初夏になり、花びらや鳥たちの声が街に彩りを添えている。
そして、選挙カーの拡声器の声は街に不快さをまき散らす。
拡声器でがなり立てる事が、一票に繋がるんだと本気で信じているのか、一度聞いてみたい。

山吹も空から降りかかるように枝を広げている。
みんな忘れずに冬を越えて咲いてくれたことに感謝したい。

パチッ!「まぶしぐさせでゴメン。

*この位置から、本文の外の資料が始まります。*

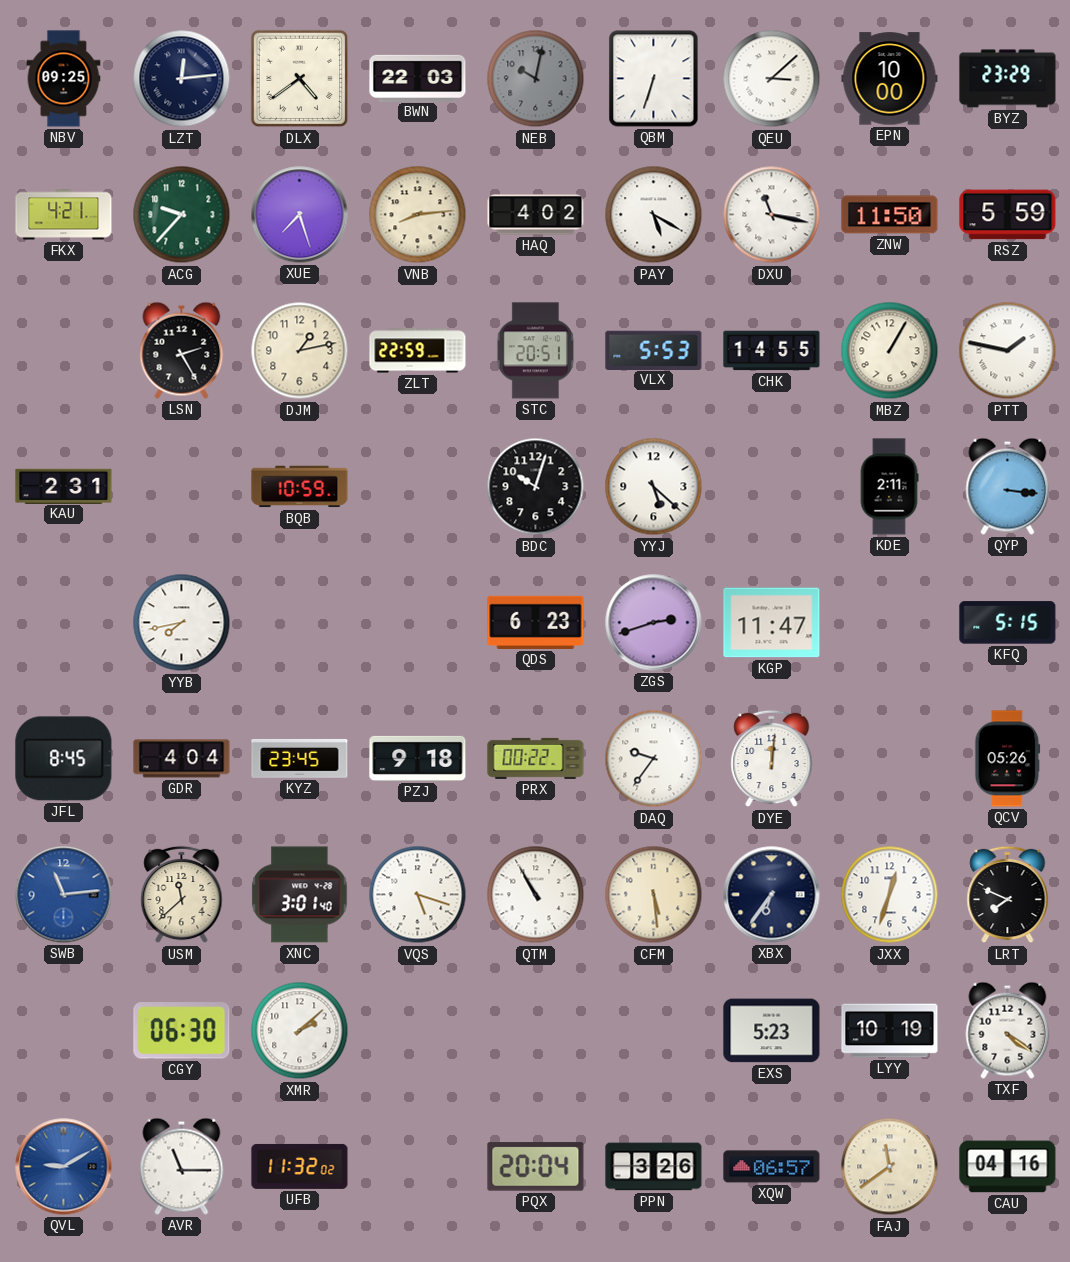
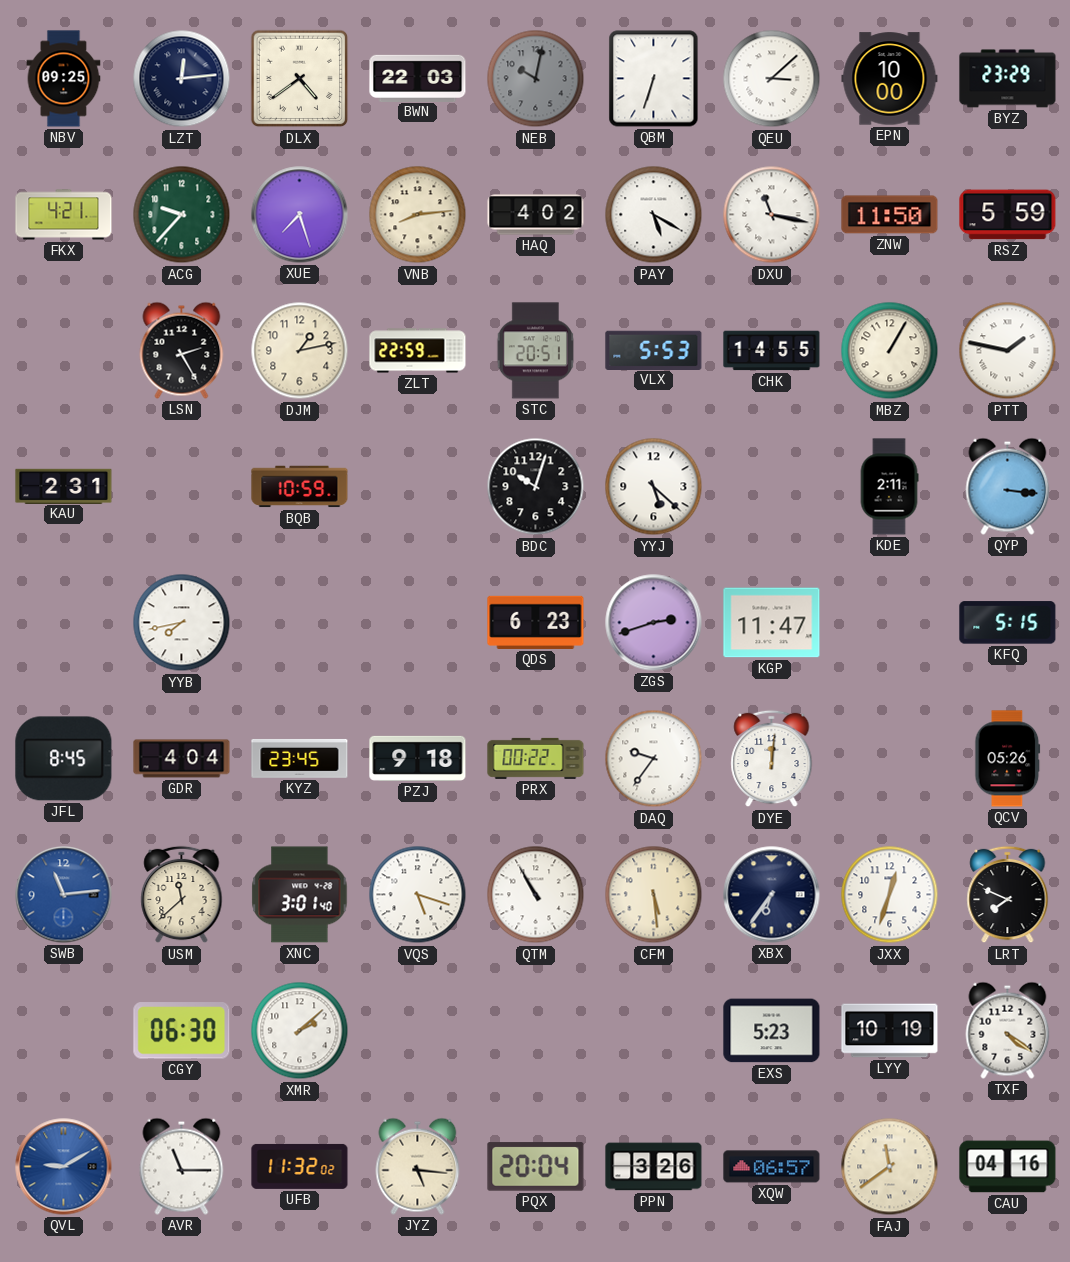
JYZ: none -> 5:16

」
一瞬のストロボに虚を突かれ、花びらたちはぽかんとしていたが、
やがて何事も無かったようにミツバチにくすぐられている。

「オラだば下から撮ってけるなて珍しい人だなぁ」
それほどまでムスカリは小さい花。
「たまには上から目線だげより、いがんべ」

「指ば入れっどバグッとくつがれそうだずねぇ」
それほどまでにチューリップは花びらを全開にしている。

銀色のタネがまぶしい。
風に吹かれて旅立つ時を待っている道の端。